Correlation Study
This notebook explores the correlation between features in the dataset.
We visualize how different variables relate to each other using a correlation matrix and heatmap.

## Load the Dataset\nLoad the cleaned dataset to analyze correlations.

In [None]:
import pandas as pd
import seaborn as sns
import matplotlib.pyplot as plt
import streamlit as st  # Ensure Streamlit is imported for UI rendering

# Load dataset
data = pd.read_csv("../data/final_cleaned_train.csv")  # Ensure path is correct

# Display the first few rows
st.write("### Sample Data", data.head())  


## Correlation Matrix
Correlation measures the relationship between numerical features in the dataset. 
A correlation matrix helps identify which variables influence each other the most.


In [None]:
# Compute correlation matrix
correlation_matrix = data.corr(numeric_only=True)  # Ensures only numerical columns are used

# Display correlation heatmap
plt.figure(figsize=(12, 8))
sns.heatmap(correlation_matrix, annot=True, cmap='coolwarm', fmt='.2f')
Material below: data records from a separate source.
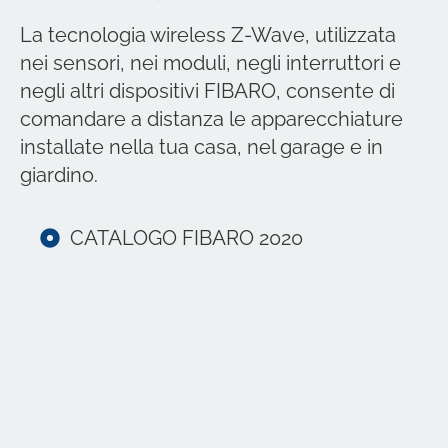
La tecnologia wireless Z-Wave, utilizzata
nei sensori, nei moduli, negli interruttori e
negli altri dispositivi FIBARO, consente di
comandare a distanza le apparecchiature
installate nella tua casa, nel garage e in
giardino.
CATALOGO FIBARO 2020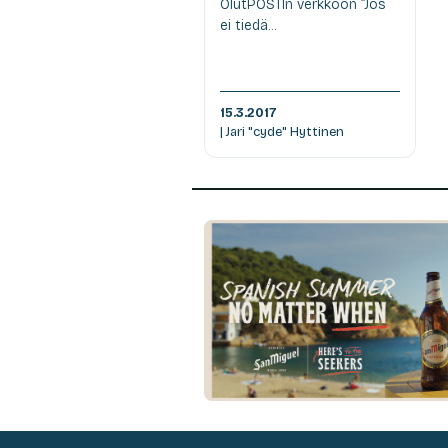
OlutPOSTIn verkkoon ”Jos
ei tiedä...
15.3.2017
| Jari "cyde" Hyttinen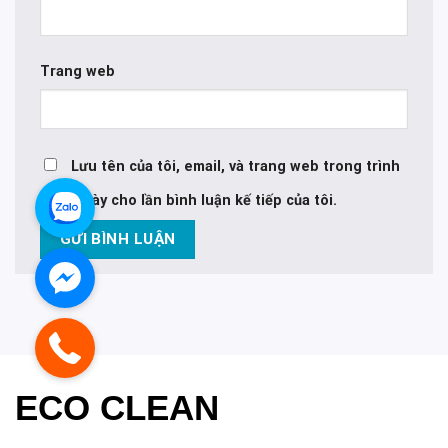
Trang web
Lưu tên của tôi, email, và trang web trong trình
duyệt này cho lần bình luận kế tiếp của tôi.
ECO CLEAN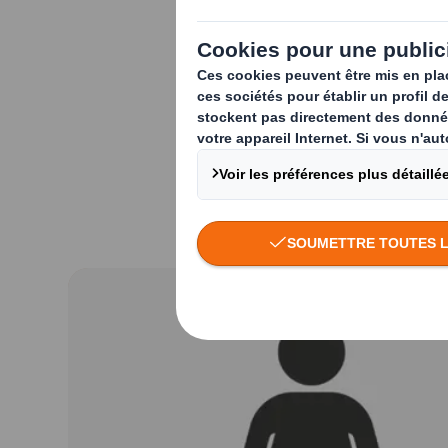
Forte de
plus de 25
s’est engagée com
et partager, tout e
Pour elle, la RSE re
épanouissement pe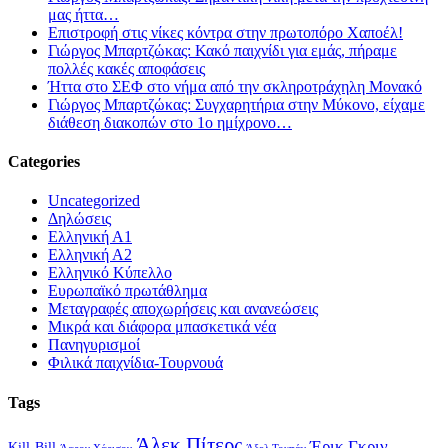
μας ήττα…
Επιστροφή στις νίκες κόντρα στην πρωτοπόρο Χαποέλ!
Γιώργος Μπαρτζώκας: Κακό παιχνίδι για εμάς, πήραμε
πολλές κακές αποφάσεις
Ήττα στο ΣΕΦ στο νήμα από την σκληροτράχηλη Μονακό
Γιώργος Μπαρτζώκας: Συγχαρητήρια στην Μύκονο, είχαμε
διάθεση διακοπών στο 1ο ημίχρονο…
Categories
Uncategorized
Δηλώσεις
Ελληνική Α1
Ελληνική Α2
Ελληνικό Κύπελλο
Ευρωπαϊκό πρωτάθλημα
Μεταγραφές αποχωρήσεις και ανανεώσεις
Μικρά και διάφορα μπασκετικά νέα
Πανηγυρισμοί
Φιλικά παιχνίδια-Τουρνουά
Tags
Άλεκ Πίτερς
Έρικ Γκριν
Kill-Bill
Άαρον Χάρισον
Άξελ Τουπάν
# Render heatmap in Streamlit
st.pyplot()


## Key Takeaways from the Correlation Matrix
- Features with high positive correlation influence each other directly.
- Features with high negative correlation move in opposite directions.
- Features with very low correlation are independent of each other.
- Understanding correlation helps in feature selection for machine learning models.